2. How do we restore nature?
There is a fundamental tension between the scales at which businesses and ecosystems operate – both in terms of time and space. Ecosystem-based management prioritises a holistic, long-term approach and favours broader nature restoration projects such as protected natural areas and national parks, as seen in the Green Tripartite Agreement. In contrast, businesses prefer specific biodiversity-enhancing solutions with clear, measurable results that are easier to report and communicate. A need that is only growing, particularly with the increasing requirements for reporting.
3. What is the role of innovation?
Businesses' impact on nature is becoming an increasingly important competitive factor. Biodiversity contributions have started to be included in public tender processes - as seen in the 2024 offshore wind auction which failed to attract any bid - and new reporting standards are allowing companies’ biodiversity efforts to be compared and ranked. This creates an incentive to develop new, innovative biodiversity-enhancing solutions. However, it remains an open question how innovation, competition, and politically defined minimum requirements will interact to create the right drivers for business engagement.
The future of organisations’ biodiversity effortsGoing forward, there is a need for frameworks that ensure that businesses' biodiversity efforts align with the long-term survival of ecosystems – without undermining their international competitiveness. This requires new governance frameworks that balance businesses' innovative potential and need for measurability with the integrity of ecosystems.
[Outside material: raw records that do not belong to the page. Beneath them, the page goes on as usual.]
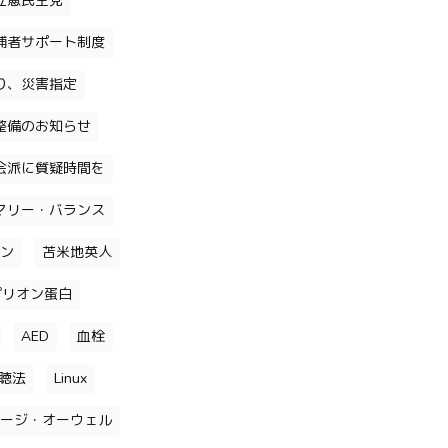
立憲民主党
補者サポート制度
り、災害指定
整備のお知らせ
会派に質疑時間を
マリー・バランス
ン
苫米地英人
プリオン蛋白
AED
血栓
聴法
Linux
ージ・オーウェル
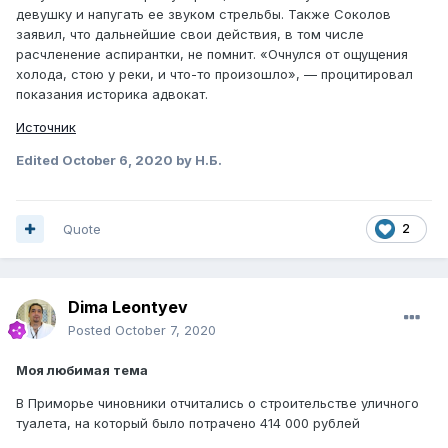
девушку и напугать ее звуком стрельбы. Также Соколов
заявил, что дальнейшие свои действия, в том числе
расчленение аспирантки, не помнит. «Очнулся от ощущения
холода, стою у реки, и что-то произошло», — процитировал
показания историка адвокат.
Источник
Edited
October 6, 2020
by Н.Б.
Quote
2
Dima Leontyev
Posted
October 7, 2020
Моя любимая тема
В Приморье чиновники отчитались о строительстве уличного
туалета, на который было потрачено 414 000 рублей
Policymakers and civil servants cannot manage this alone – international collaboration between businesses, researchers, and nature conservation organisations is essential. There are many actors involved, and it is certainly a risk that leaders may become ovewhelmed by the many diverse demands and directions, thereby lowering their ambitions.
We see promising examples in the offshore wind industry, which illustrates what is needed:
- Clear standards and measurement methods – Just as CO₂ emissions have standardised measurement and reporting mechanisms, biodiversity restoration requires robust frameworks to evaluate businesses' claims. Without these, we risk both a lack of common direction and "nature-washing". Ørsted's launch of a biodiversity measurement framework, inviting input and feedback from interested parties, is a good initiative in this regard.